This was a surprisingly quick image. For decades I've wanted to do an image of the MacArthur and Lenin dropping into Murcheson's Eye from "The Mote In God's Eye". So here it is.... at least a quick "version 1.0". They may have had their Alderson Drive Fields up during this whole leg of the journey - I don't recall - but if they did, I claim artistic license as this is more fun to look at that two pitch black watermelons in space.
MacArthur mode by Paul Lloyd with optimization by Atra-Hasis. The "Lenin" is actually Bazze's ramjet, flipped on its back, squished in the z-axis and stretched in the x-axis (oh man, I just destroyed the magic again...). 2D-3D composite with Photoshop custom background. DAZ Studio render.
From "Building the Mote in God's Eye" by Larry Niven and Jerry Pournelle, collected in "N-Space" and "A Step Farther Out":
Long ago we acquired a commercial model called “The Explorer Ship Leif Ericsson,” a plastic spaceship of intriguing design. It is shaped something like a flattened pint whiskey bottle with a long neck. The “Leif Ericsson,” alas, was killed by general lack of interest in spacecraft by model buyers; a ghost of it is still marketed in hideous glow-in-the-dark color as some kind of flying saucer.
It’s often easier to take a detailed construct and work within its limits than it is to have too much flexibility. For fun we tried to make the Leif Ericsson work as a model for an Empire naval vessel. The exercise proved instructive.

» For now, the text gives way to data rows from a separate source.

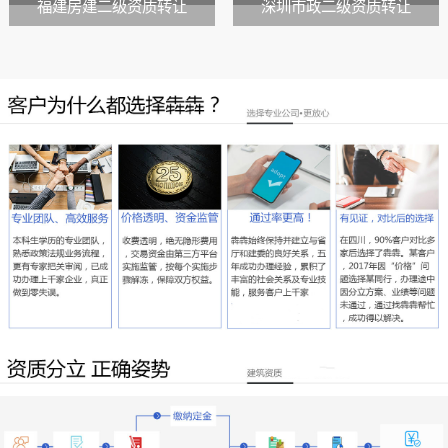
福建房建二级资质转让
深圳市政二级资质转让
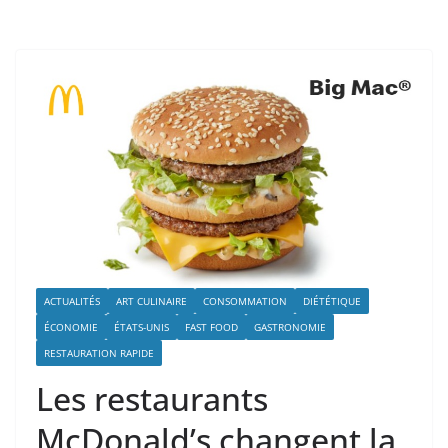
ACTUALITÉS
ART CULINAIRE
CONSOMMATION
DIÉTÉTIQUE
ÉCONOMIE
ÉTATS-UNIS
FAST FOOD
GASTRONOMIE
RESTAURATION RAPIDE
Les restaurants
McDonald’s changent la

First, the model is of a big ship, and is of the wrong shape ever to be carried aboard another vessel. Second, it had fins, only useful for atmosphere flight: what purpose would be served in having atmosphere capabilities on a large ship?
This dictated the class of ship: it must be a cruiser or battlecruiser. Battleships and dreadnaughts wouldn’t ever land, and would be cylindrical or spherical to reduce surface area. Our ship was too large to be a destroyer (an expendable ship almost never employed on missions except as part of a flotilla). Cruisers and battlecruisers can be sent on independent missions.
MacArthur, a General Class Battlecruiser, began to emerge. She can enter atmosphere, but rarely does so, except when long independent assignments force her to seek fuel on her own. She can do this in either of two ways: go to a supply source, or fly into the hydrogen-rich atmosphere of a gas giant and scoop. There were scoops on the model, as it happens.
She has a large pair of doors in her hull, and a spacious compartment inside: obviously a hangar deck for carrying auxiliary craft. Hangar deck is also the only large compartment in her, and therefore would be the normal place of assembly for the crew when she isn’t under battle conditions.
The tower on the model looked useless, and was almost ignored, until it occurred to us that on long missions not under acceleration it would be useful to have a high-gravity area. The ship is a bit thin to have much gravity in the “neck” without spinning her far more rapidly than you’d like; but with the tower, the forward area gets normal gravity without excessive spin rates.
And on, and so forth. In the novel, Lenin was designed from scratch; and of course we did have to make some modifications in Leif Ericsson before she could become INSS MacArthur; but it’s surprising just how much detail you can work up through having to live with the limits of a model.